Yamill Carlton winery is confirmation that struggle breeds strength
Years ago my husband and I entered Bologna by rental car with no GPS. After several genuine attempts to locate our accommodations and the kindness of strangers, we pulled over to call our host. When I described where we were, she proclaimed in a frantic voice softened by a melodic Italian accent, “Is impossible!” Initially, her assessment of our situation was discouraging but, ultimately, it was a challenge my husband embraced and when we drove up to her carpark 10 minutes later, she was leaning out her second story window applauding us, appearing in awe of my husband’s super powers.
Funny how, when someone says “Is impossible”, the human condition either gives up or rises to the occasion. Fortunately for pinot noir lovers seeking a site-driven flavor profile, Steve Lutz of Lenné Estate chose the latter.
After years of searching, Lutz found just the right 21 stressed acres in the Yamhill Carlton AVA that he’d been looking for. Not even for sale at the time, it was one of those ‘a friend of a friend’ exchanges that has proven to be his greatest challenge and source of pride.
Due to the depleted ancient sedimentary soil that makes up his estate vineyard, his vines yield small clusters which equate to density in flavor.
Under one of the three distinct labels—LeNez, Lenné and Cinq Élus—is a tribute to Lutz’s journey; his 2014 Kill Hill Pinot Noir.

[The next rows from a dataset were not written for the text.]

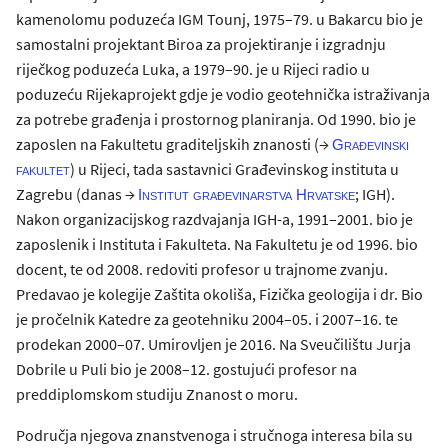
kamenolomu poduzeća IGM Tounj, 1975–79. u Bakarcu bio je
samostalni projektant Biroa za projektiranje i izgradnju
riječkog poduzeća Luka, a 1979–90. je u Rijeci radio u
poduzeću Rijekaprojekt gdje je vodio geotehnička istraživanja
za potrebe građenja i prostornog planiranja. Od 1990. bio je
zaposlen na Fakultetu graditeljskih znanosti (→
Građevinski
) u Rijeci, tada sastavnici Građevinskog instituta u
fakultet
Zagrebu (danas →
; IGH).
Institut građevinarstva Hrvatske
Nakon organizacijskog razdvajanja IGH-a, 1991–2001. bio je
zaposlenik i Instituta i Fakulteta. Na Fakultetu je od 1996. bio
docent, te od 2008. redoviti profesor u trajnome zvanju.
Predavao je kolegije Zaštita okoliša, Fizička geologija i dr. Bio
je pročelnik Katedre za geotehniku 2004–05. i 2007–16. te
prodekan 2000–07. Umirovljen je 2016. Na Sveučilištu Jurja
Dobrile u Puli bio je 2008–12. gostujući profesor na
preddiplomskom studiju Znanost o moru.
Područja njegova znanstvenoga i stručnoga interesa bila su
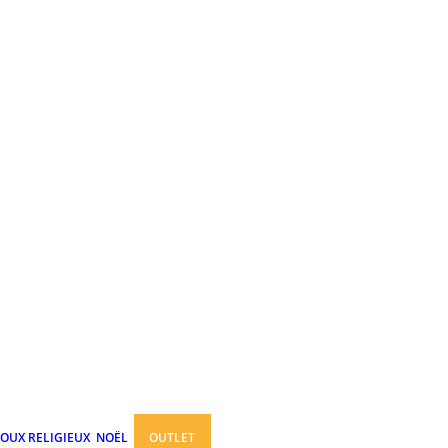
JOUX RELIGIEUX
NOËL
OUTLET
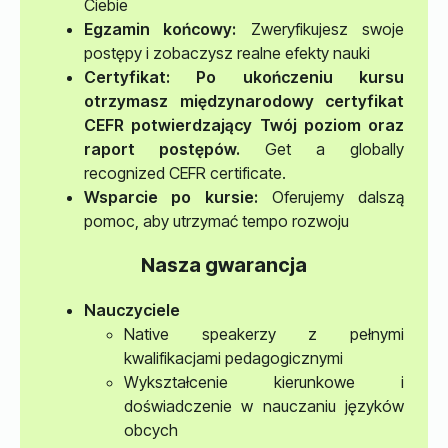
Ciebie
Egzamin końcowy:
Zweryfikujesz swoje
postępy i zobaczysz realne efekty nauki
Certyfikat
: Po ukończeniu kursu
otrzymasz międzynarodowy certyfikat
CEFR potwierdzający Twój poziom oraz
raport postępów.
Get a globally
recognized CEFR certificate.
Wsparcie po kursie:
Oferujemy dalszą
pomoc, aby utrzymać tempo rozwoju
Nasza gwarancja
Nauczyciele
Native speakerzy z pełnymi
kwalifikacjami pedagogicznymi
Wykształcenie kierunkowe i
doświadczenie w nauczaniu języków
obcych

Made from a blend of clones found on the steep, Northeast corner of his vineyard, it is also where Lutz lost many of his juvenile vines in the first years. It now stands as a tribute to tenacity and confirmation that struggle breeds strength.
Tasting through his offerings on a pleasant day in May, I enjoyed the perfume and light floral notes of his 2013 LeNez Pinot Noir; his signature wine, the 2013 Lenné Pinot Noir; the fruit-forward nose of the 2014 Eleannor’s Pinot Noir (in honor of Steve’s mother); and the 2013 Lenné Cinq Élus which translates to the ‘five elected’—the best barrel from each of the five single estate clones represented. For me, the winner was the currant and savory notes of the 2013 Jill’s 115 Pinot Noir. I’m a sucker for bramble.
Lutz, himself, has experienced nearly the diversity of his soil in his working years. His wine fascination began in the Napa Valley. From Beringer to Franciscan to Inglenook to Merryvale, his resumé is an impressive list of big names for which he managed all the while honing his winemaking skills at home.
An ode to a gourmet pizza business that he operated for five years in California, Lutz built a Pompeii Pizza Oven back in 2008 and fires it up at exclusive Lenné wine club events.‘Throwing dough’—as wine photographer Richard Duval so aptly nicknamed it—puts him among an elite group of winemakers who enjoy the hobby including Bob Betz (Betz Family Winery), Jean-François Pellet of Pepper Bridge and Gilles Nicault of Long Shadows.
Initial success for Lutz was hard-won, taking Lenné seven years to produce the fruit set commonly realized in three. But the depth of structure validates his gut; that, like the famed wines of France, keeping the vines parched and needy results in power and concentration that translates into the glass.